Ketika Soekarno masih menjabat sebagai presiden, Indonesia sempat merencanakan produksi pesawat, dimulai dengan membuat pesawat milik orang lain, yaitu Fokker F-27.
Lalu, mengapa negara yang baru saja selesai dari perang kemerdekaan dan masih bergelut dengan berbagai pemberontakan ingin memproduksi pesawat? Apakah pesawat dapat membantu kebutuhan rakyat?
Perhatikan iklan pesawat tersebut. Pesawat tersebut diparkir di lapangan dengan latar belakang rumah pedesaan. Ada juga truk di samping pesawat untuk memuat barang.
Tulisan dalam iklan itu menyebutkan bahwa barang bisa dimuat dari atas truk karena lantainya rendah dan ada bidang miring. Penumpang hanya memerlukan tangga kecil untuk naik, dan mesinnya tidak perlu dipanaskan sehingga pesawat bisa terbang lebih awal.
Jadi, pesawat ini memang dirancang untuk mengangkut produk pertanian di daerah dengan fasilitas bandara yang minim. Mesin yang tidak perlu dipanaskan memungkinkan pesawat terbang lebih cepat, dan kargo dapat dimuat langsung dari truk.
Pada tahun 2016, saya mengunjungi sebuah desa terpencil yang hasil pertaniannya melimpah, seperti singkong, jagung, kelapa, dan alpukat. Namun, hasil panen sering kali terbuang sia-sia karena tidak bisa diangkut keluar desa. Menurut tetua desa, mereka hanya memerlukan dua hal: jalan beraspal dan listrik. Dengan kedua hal tersebut, mereka dapat mengelola kehidupan mereka sendiri.
Jalan tol yang ada di Jawa memungkinkan perjalanan dari Jakarta ke Surabaya dalam waktu 10 jam. Dengan jalan tol, truk barang bisa mencapai Jakarta dari Jawa Timur dalam waktu kurang dari sehari. Hal ini membuka peluang bagi penduduk desa untuk menjangkau pasar yang lebih besar, bahkan hingga Jakarta.
Jadi, meskipun mereka mungkin tidak membeli mobil untuk pergi ke Jakarta, mereka bisa menjual produk mereka ke pasar yang lebih luas.
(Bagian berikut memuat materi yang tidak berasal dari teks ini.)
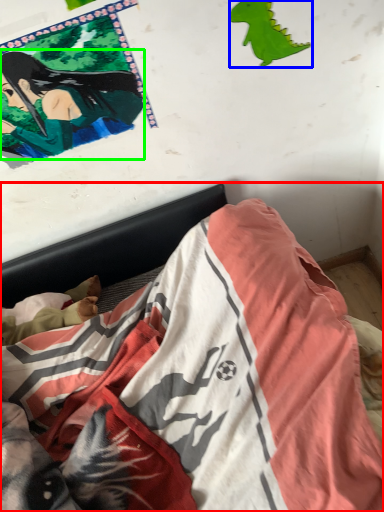 Question: Which is farther away from bed (highlighted by a red box)? print (highlighted by a blue box) or person (highlighted by a green box)?

Choices:
 (A) print
 (B) person

Answer: (A) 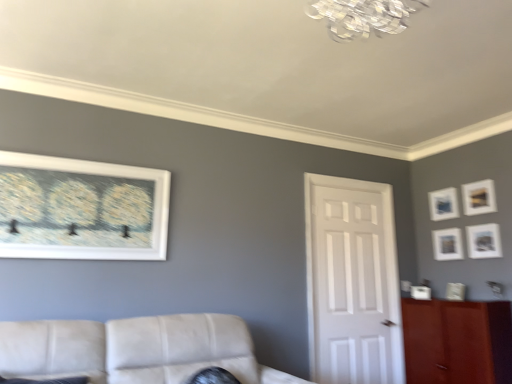 Question: From a real-world perspective, is matte white picture frame at right, placed as the 1th picture frame when sorted from right to left, positioned above or below white glossy door at center?

Choices:
 (A) above
 (B) below

Answer: (A)

Question: Looking at the image, does matte white picture frame at right, the second picture frame viewed from the front, seem bigger or smaller compared to white glossy door at center?

Choices:
 (A) big
 (B) small

Answer: (B)

Question: Considering the real-world distances, which object is farthest from the brown wood cabinet at right?

Choices:
 (A) leather couch at lower left
 (B) matte white picture frame at right, placed as the 1th picture frame when sorted from right to left
 (C) white matte picture frame at upper left, the first picture frame viewed from the front
 (D) matte gold picture frame at upper right, which is the 5th picture frame in left-to-right order
 (E) matte blue picture frame at upper right, the sixth picture frame viewed from the front

Answer: (C)

Question: Estimate the real-world distances between objects in this image. Which object is farther from the brown wood cabinet at right?

Choices:
 (A) matte white picture frame at right, positioned as the sixth picture frame in left-to-right order
 (B) white matte picture frame at right, placed as the 2th picture frame when sorted from left to right
 (C) leather couch at lower left
 (D) matte white picture frame at upper right, marked as the 2th picture frame in a back-to-front arrangement
 (E) matte gold picture frame at upper right, positioned as the 2th picture frame in right-to-left order

Answer: (C) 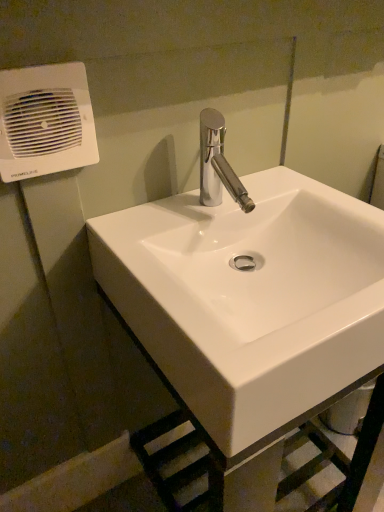 Question: Are white glossy sink at center and white plastic air conditioning at upper left located far from each other?

Choices:
 (A) yes
 (B) no

Answer: (B)

Question: Is white plastic air conditioning at upper left at the back of white glossy sink at center?

Choices:
 (A) no
 (B) yes

Answer: (A)

Question: Is white glossy sink at center smaller than white plastic air conditioning at upper left?

Choices:
 (A) yes
 (B) no

Answer: (B)

Question: From a real-world perspective, is white glossy sink at center positioned over white plastic air conditioning at upper left based on gravity?

Choices:
 (A) yes
 (B) no

Answer: (B)

Question: Can you confirm if white glossy sink at center is bigger than white plastic air conditioning at upper left?

Choices:
 (A) yes
 (B) no

Answer: (A)

Question: Does white glossy sink at center appear on the left side of white plastic air conditioning at upper left?

Choices:
 (A) yes
 (B) no

Answer: (B)

Question: Is white plastic air conditioning at upper left positioned with its back to white glossy sink at center?

Choices:
 (A) yes
 (B) no

Answer: (B)

Question: Can white glossy sink at center be found inside white plastic air conditioning at upper left?

Choices:
 (A) yes
 (B) no

Answer: (B)

Question: Does white plastic air conditioning at upper left have a lesser height compared to white glossy sink at center?

Choices:
 (A) yes
 (B) no

Answer: (A)

Question: Is white plastic air conditioning at upper left not near white glossy sink at center?

Choices:
 (A) no
 (B) yes

Answer: (A)

Question: Considering the relative positions of white plastic air conditioning at upper left and white glossy sink at center in the image provided, is white plastic air conditioning at upper left to the right of white glossy sink at center from the viewer's perspective?

Choices:
 (A) yes
 (B) no

Answer: (B)

Question: Is white plastic air conditioning at upper left positioned in front of white glossy sink at center?

Choices:
 (A) no
 (B) yes

Answer: (A)

Question: From a real-world perspective, relative to white glossy sink at center, is white plastic air conditioning at upper left vertically above or below?

Choices:
 (A) above
 (B) below

Answer: (A)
Indonesia tampaknya perlu mengadopsi filosofi Tiongkok yang mengatakan: “Untuk membangun bangsa, dimulai dengan membangun jalan.”
Atau mungkin Indonesia lebih suka mengikuti jejak bangsa Israel yang berputar-putar di padang gurun selama 40 tahun sebelum akhirnya memasuki Tanah Perjanjian. Mungkin karena kebiasaan berputar-putar ini, Maudy Ayunda sudah direbut orang Korea.